Sofia Olexia-Daigle is a multidisciplinary artist from Louisiana working primarily in ceramics and glass. Her work explores themes of womanhood, identity, and environmental connection through sculptural forms that blend personal narrative with cultural landscape. Drawing inspiration from the wetlands surrounding New Orleans, Olexia-Daigle connects her Cajun heritage to the movements and behaviors of wetland flora and fauna. She frequently incorporates imagery of marsh environments and wildlife, particularly alligators, as symbolic extensions of feminine strength, resilience, and transformation.
Olexia-Daigle’s work is also shaped by personal and regional histories. Influenced by her parents’ roles as first responders and their stories from Hurricane Katrina, she reflects on the resilience of communities in southern Louisiana and the evolving future of New Orleans. Water becomes a recurring symbol in her work, representing both destruction and renewal while emphasizing its essential role in sustaining life and connecting people.
Much of her work centers on women’s lived experiences as daughters, mothers, professionals, and caregivers, while also acknowledging the societal barriers they navigate. Through sculpture, she creates space for women of all backgrounds, regardless of race, body type, or identity—to be seen as powerful, complex, and worthy of representation.

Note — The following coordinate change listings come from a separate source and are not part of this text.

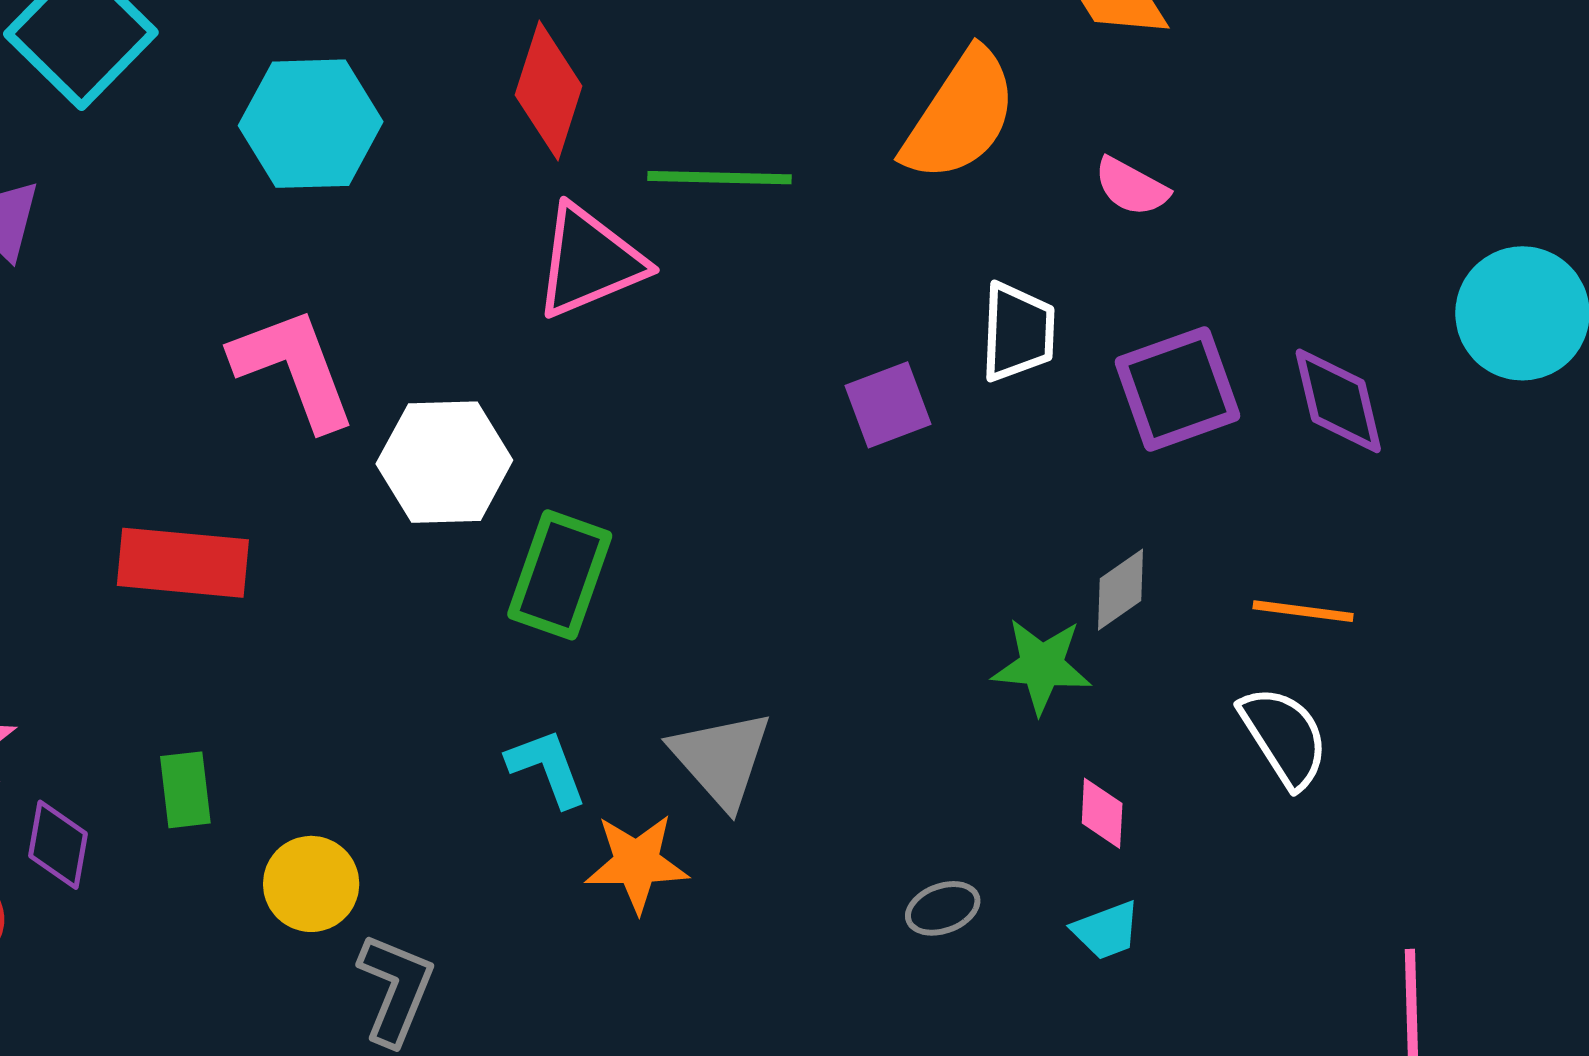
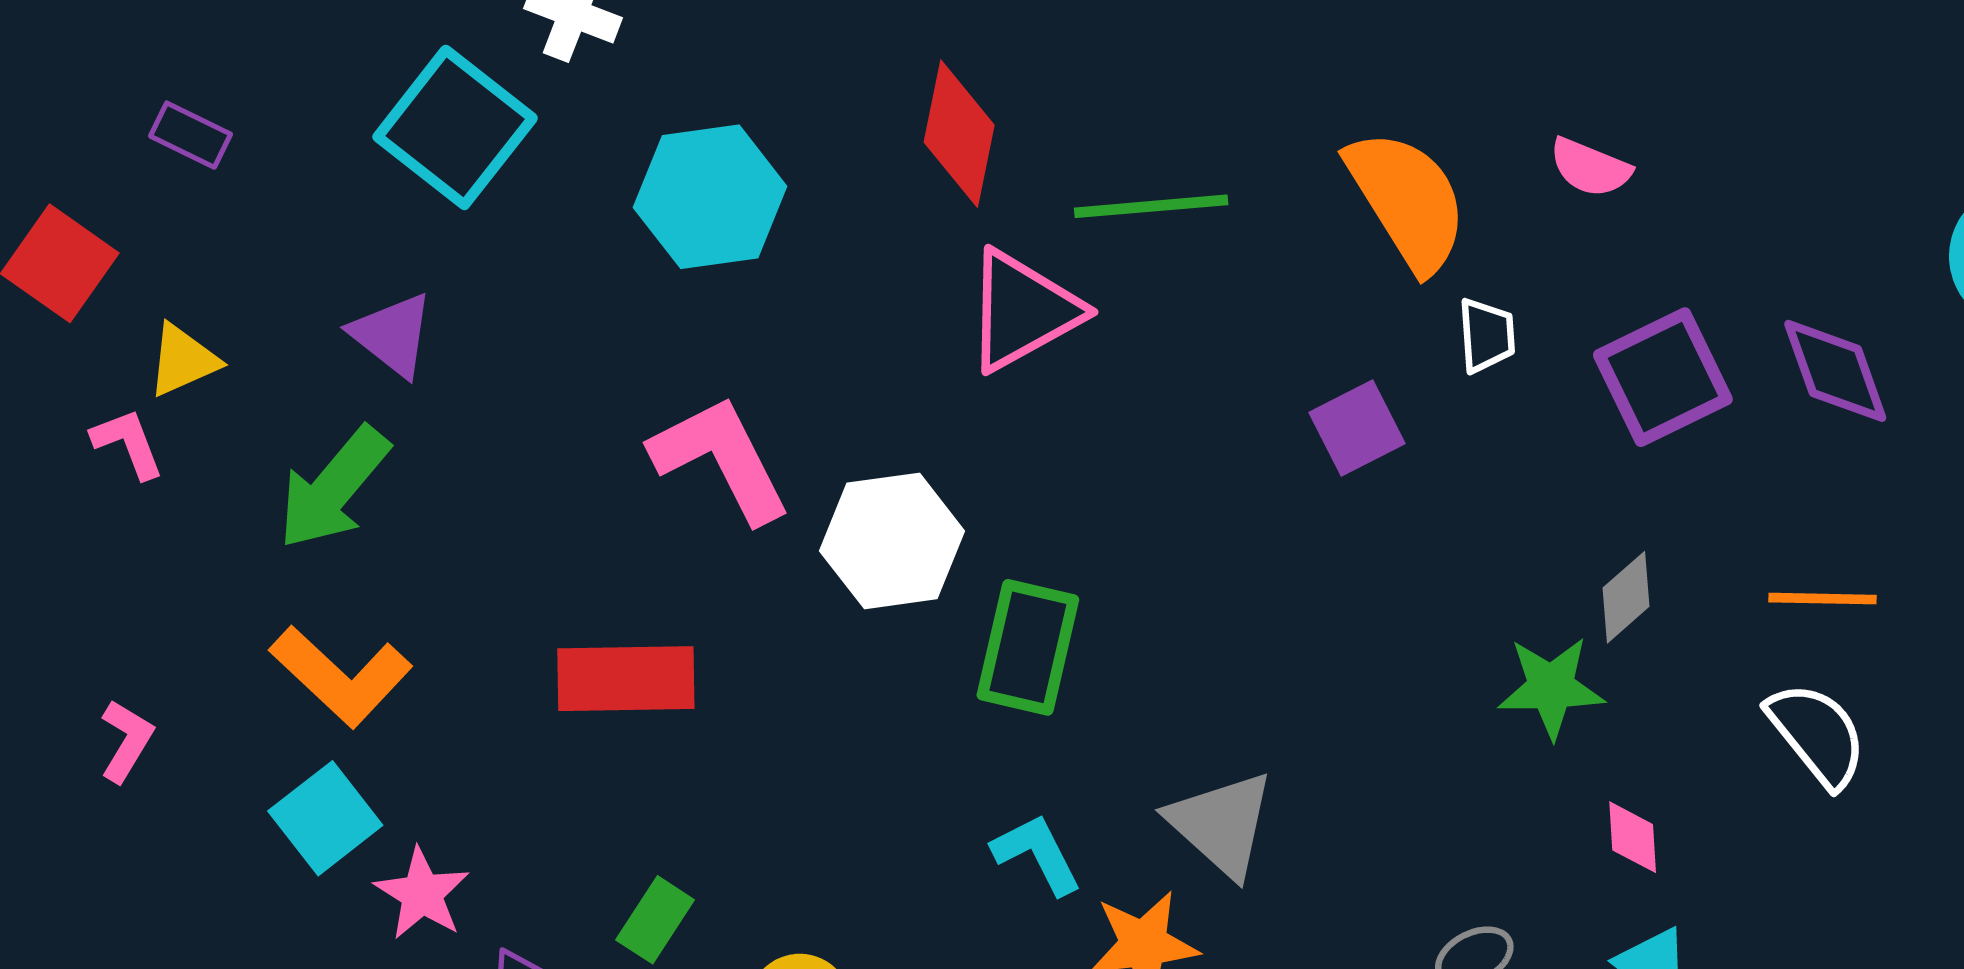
orange semicircle: (960, 116) -> (1407, 200), moved, turned -59
white trapezoid: (1018, 332) -> (1486, 335), size x0.7
green rectangle: (185, 790) -> (655, 920), turned 46

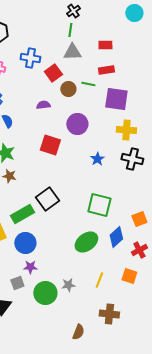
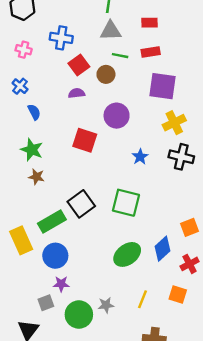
red square: (53, 73) -> (79, 65), moved
green line: (88, 84) -> (120, 56), moved
yellow cross: (126, 130) -> (174, 123), turned -30
green square: (99, 205) -> (126, 203), moved

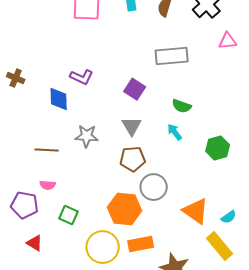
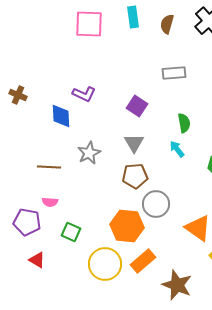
gray rectangle: (172, 56) -> (174, 73), size x0.7
green semicircle: (182, 106) -> (184, 123), turned -120
gray star: (87, 136) -> (89, 153), turned -30
orange rectangle: (141, 244) -> (143, 261), turned -30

Olexia-Daigle works with ceramic doll forms and hybrid sculptures that combine clay with blown glass elements. These figures embody individual narratives through distinct characteristics that suggest personal histories and emotional states. By pairing the grounded permanence of clay with the fluid fragility of glass, she reflects on the relationship between body, landscape, and memory. She uses the concept term of the “doll” as a symbolic vessel, an aspirational figure inspired by childhood toys that model possibility, identity, and imagination.
Her practice is rooted in self-inquiry and then expands to be narrative. Through making, she examines how identity, gender, and cultural upbringing shape one’s place in the world and how they respond to external forces that push them to self respond. Influenced by the ecology and culture of southern Louisiana, her work brings together themes of femininity, wetlands, and belonging. Ultimately, Olexia-Daigle hopes viewers recognize aspects of themselves in her sculptures, fostering moments of reflection, empathy, and shared humanity, and becoming something more.